The layoffs will affect employees at the company, according to the New York Times and Bloomberg, citing people familiar with the plan.
Goldman Sachs (ticker: GS ), which could lay off workers as early as next week, has suspended its layoff program during the Covid-19 pandemic. According to the Times, it typically lays off 1% to 5% of its employees each year, depending on performance and other factors.
The stock was up 0.6% at $342.29 on Monday afternoon.
They are the first tech companies to lay off employees. Microsoft ( MSFT ) said it announced a small number of layoffs over the summer. Snap ( SNAP ), Netflix ( NFLX ) and Shopify ( SHOP ) also announced plans to save money.
For Goldman in particular, the problem may be a slowdown in business performance. At the end of July, deals worth about $1 trillion were announced in the US, according to Dealogic, down 40 percent from last year's peak season.
In an earnings conference call in July, the bank warned it would slow hiring as it reviewed its spending and investment plans. Dennis Coleman, head of finance, hinted that Goldman will return to its annual performance review at the end of the year. Cost cuts will take time to be reflected in results, he added.
Goldman disappointed employees last year with a pay raise. The bank paid an additional $4.4 billion in compensation for 2021.

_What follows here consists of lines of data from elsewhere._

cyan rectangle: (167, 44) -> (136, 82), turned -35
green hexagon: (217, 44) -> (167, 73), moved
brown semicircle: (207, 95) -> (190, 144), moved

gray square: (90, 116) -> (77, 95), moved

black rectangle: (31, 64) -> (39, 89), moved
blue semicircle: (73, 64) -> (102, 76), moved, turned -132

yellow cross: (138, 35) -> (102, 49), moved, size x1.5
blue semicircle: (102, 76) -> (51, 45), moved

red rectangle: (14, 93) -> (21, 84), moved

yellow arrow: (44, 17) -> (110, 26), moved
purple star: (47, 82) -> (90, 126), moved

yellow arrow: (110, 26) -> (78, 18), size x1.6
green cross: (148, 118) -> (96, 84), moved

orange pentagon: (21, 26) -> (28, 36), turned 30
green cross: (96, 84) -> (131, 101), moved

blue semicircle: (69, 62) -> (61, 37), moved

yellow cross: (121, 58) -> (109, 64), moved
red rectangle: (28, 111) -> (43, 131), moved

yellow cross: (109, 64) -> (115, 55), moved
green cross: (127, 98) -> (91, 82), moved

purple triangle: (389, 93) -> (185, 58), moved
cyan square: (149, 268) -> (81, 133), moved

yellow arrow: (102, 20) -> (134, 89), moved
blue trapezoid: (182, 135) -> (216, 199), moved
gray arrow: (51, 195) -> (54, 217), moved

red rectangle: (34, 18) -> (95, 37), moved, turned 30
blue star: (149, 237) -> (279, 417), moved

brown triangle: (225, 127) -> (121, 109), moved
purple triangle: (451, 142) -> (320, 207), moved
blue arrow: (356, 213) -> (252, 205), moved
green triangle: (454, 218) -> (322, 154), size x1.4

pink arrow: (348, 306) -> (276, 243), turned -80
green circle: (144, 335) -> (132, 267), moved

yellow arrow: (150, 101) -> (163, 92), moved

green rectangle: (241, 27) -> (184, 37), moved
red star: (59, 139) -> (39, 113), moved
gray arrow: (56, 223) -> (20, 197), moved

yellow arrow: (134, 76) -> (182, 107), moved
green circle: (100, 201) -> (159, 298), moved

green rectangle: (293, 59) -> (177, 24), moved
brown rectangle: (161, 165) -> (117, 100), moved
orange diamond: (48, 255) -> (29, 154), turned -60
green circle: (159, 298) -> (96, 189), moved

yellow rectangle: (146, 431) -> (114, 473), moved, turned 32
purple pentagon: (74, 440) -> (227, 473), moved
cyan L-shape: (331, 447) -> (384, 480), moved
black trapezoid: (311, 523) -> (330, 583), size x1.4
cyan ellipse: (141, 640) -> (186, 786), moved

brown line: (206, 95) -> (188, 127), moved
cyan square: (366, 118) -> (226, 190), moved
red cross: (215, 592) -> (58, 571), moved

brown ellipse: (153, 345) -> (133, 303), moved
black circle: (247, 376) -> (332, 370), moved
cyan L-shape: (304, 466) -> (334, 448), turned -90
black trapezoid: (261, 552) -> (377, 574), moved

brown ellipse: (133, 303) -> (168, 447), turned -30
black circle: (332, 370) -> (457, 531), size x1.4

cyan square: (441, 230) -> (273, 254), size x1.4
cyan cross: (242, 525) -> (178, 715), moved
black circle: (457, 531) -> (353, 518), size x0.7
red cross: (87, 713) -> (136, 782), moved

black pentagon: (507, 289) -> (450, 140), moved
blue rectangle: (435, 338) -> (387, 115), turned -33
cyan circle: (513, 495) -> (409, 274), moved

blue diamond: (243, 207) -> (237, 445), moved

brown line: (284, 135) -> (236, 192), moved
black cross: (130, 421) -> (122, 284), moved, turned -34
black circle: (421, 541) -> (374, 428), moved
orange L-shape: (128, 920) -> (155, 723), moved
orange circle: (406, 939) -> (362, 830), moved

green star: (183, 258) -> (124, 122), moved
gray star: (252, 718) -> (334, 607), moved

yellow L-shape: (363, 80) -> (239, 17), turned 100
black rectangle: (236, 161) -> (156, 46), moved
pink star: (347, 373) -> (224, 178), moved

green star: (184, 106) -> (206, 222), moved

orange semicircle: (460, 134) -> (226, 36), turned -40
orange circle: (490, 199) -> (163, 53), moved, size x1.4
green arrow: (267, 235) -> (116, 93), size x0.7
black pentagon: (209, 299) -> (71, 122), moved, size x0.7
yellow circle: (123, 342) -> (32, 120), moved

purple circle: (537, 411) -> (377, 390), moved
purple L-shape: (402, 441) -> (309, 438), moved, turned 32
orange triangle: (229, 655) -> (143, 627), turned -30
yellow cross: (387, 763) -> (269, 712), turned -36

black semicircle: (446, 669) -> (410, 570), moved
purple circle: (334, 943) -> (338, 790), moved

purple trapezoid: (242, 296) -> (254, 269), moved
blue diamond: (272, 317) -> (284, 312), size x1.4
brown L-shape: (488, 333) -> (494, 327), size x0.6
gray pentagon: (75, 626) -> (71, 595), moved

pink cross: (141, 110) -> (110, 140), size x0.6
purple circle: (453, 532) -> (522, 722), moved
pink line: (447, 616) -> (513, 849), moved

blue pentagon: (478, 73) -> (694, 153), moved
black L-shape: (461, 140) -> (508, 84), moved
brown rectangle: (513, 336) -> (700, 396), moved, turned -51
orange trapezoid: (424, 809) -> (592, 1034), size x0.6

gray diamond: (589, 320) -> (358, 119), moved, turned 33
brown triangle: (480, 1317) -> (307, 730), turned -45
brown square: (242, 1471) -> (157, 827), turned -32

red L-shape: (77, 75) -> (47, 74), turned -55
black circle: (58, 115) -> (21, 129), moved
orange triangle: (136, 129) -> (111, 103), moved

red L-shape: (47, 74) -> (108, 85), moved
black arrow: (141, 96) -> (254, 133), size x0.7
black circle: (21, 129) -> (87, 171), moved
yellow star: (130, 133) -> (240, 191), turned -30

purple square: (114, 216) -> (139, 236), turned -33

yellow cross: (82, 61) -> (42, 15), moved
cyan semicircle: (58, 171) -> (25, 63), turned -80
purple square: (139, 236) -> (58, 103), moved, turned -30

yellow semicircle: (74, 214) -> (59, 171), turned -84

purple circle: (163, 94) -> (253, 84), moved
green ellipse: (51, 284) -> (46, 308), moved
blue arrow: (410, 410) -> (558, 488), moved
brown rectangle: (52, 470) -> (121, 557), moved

Venture capitalist and Facebook board member Marc Andreessen tweeted in mid-April that all "big good companies are twice as big [and] big bad companies are four times as big or more employee".
After the comment, more than 100,000 tech companies announced layoffs, according to Layoffs.fyi. By comparison, about 22 non-tech companies have announced layoffs since June — a number that could change if market conditions don't improve.
Email Karishma Vanjani at [email protected].